:: Task input
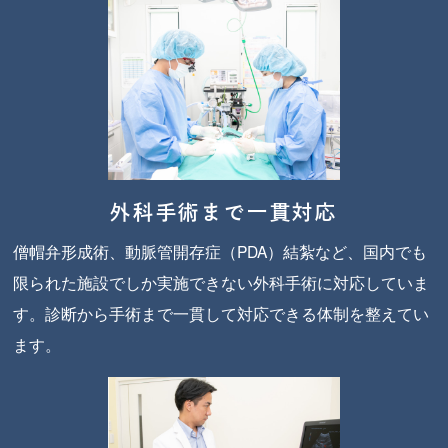
外科手術まで
一貫対応
僧帽弁形成術、動脈管開存症（PDA）結紮など、国内でも
限られた施設でしか実施できない外科手術に対応していま
す。診断から手術まで一貫して対応できる体制を整えてい
ます。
::::
*What you have to do:* Print out every record above exactly as given. Do not include the pictures.

*Solved exercise:*
外科手術まで
一貫対応
僧帽弁形成術、動脈管開存症（PDA）結紮など、国内でも
限られた施設でしか実施できない外科手術に対応していま
す。診断から手術まで一貫して対応できる体制を整えてい
ます。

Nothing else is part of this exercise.